**TASK DIRECTIONS**:
Leave out the pictures and retype, exactly, the lines below from the line with "Proteção ciclista" up to and including the line with "nových produktech na našem e-shopu.", nothing more.

*** DATA SHOWN ***

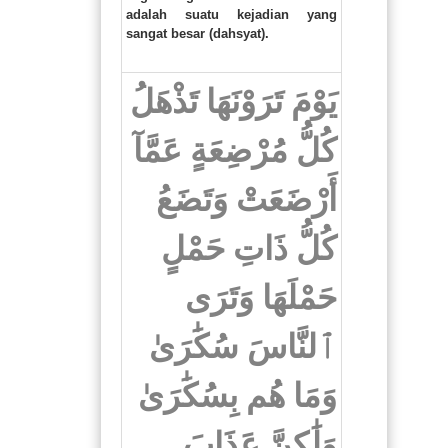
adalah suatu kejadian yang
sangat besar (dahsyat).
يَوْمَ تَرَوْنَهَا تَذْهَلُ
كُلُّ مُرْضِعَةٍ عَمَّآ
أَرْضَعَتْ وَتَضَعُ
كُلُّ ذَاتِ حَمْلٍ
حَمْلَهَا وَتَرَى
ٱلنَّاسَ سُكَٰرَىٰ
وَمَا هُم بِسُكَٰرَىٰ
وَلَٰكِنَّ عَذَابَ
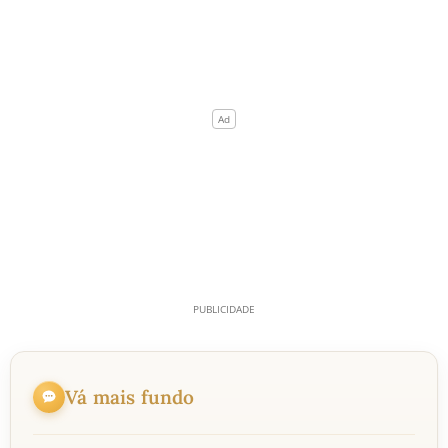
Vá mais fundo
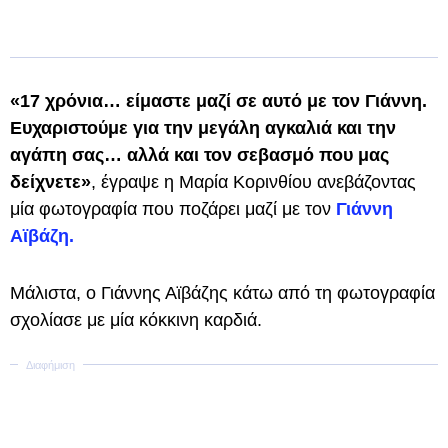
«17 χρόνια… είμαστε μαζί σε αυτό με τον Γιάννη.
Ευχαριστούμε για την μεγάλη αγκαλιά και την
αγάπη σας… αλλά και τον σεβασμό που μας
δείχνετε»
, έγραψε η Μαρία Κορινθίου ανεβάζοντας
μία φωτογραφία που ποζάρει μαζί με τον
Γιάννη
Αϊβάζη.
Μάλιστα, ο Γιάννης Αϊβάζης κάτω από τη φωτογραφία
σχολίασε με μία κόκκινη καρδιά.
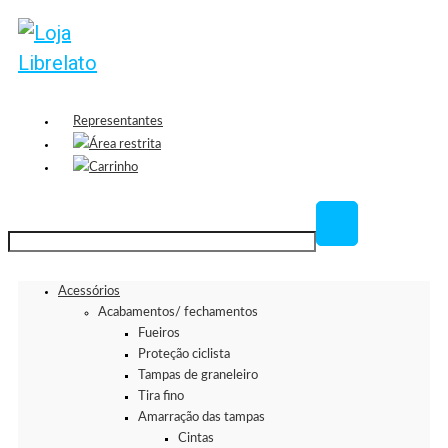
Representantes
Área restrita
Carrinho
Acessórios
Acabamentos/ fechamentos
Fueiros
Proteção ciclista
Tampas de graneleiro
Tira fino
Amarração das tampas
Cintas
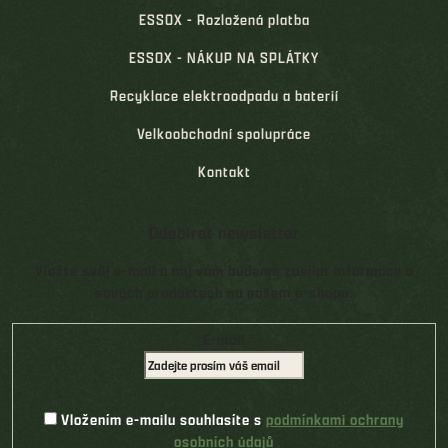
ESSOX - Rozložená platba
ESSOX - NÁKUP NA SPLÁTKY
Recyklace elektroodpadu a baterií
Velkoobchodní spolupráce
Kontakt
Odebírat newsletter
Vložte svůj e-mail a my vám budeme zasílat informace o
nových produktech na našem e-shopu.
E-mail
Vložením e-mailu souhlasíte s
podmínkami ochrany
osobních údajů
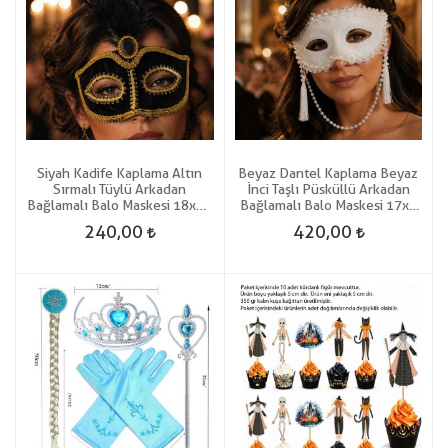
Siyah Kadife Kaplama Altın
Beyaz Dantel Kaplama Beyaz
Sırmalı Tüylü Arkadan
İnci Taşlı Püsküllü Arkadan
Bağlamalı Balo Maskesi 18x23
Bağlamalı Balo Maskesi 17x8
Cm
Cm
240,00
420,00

*** End of DATA SHOWN ***

**EXPECTED ANSWER**:
Proteção ciclista
Tampas de graneleiro
Tira fino
Amarração das tampas
Cintas
ESSOX - Rozložená platba
ESSOX - NÁKUP NA SPLÁTKY
Recyklace elektroodpadu a baterií
Velkoobchodní spolupráce
Kontakt
Odebírat newsletter
Vložte svůj e-mail a my vám budeme zasílat informace o
nových produktech na našem e-shopu.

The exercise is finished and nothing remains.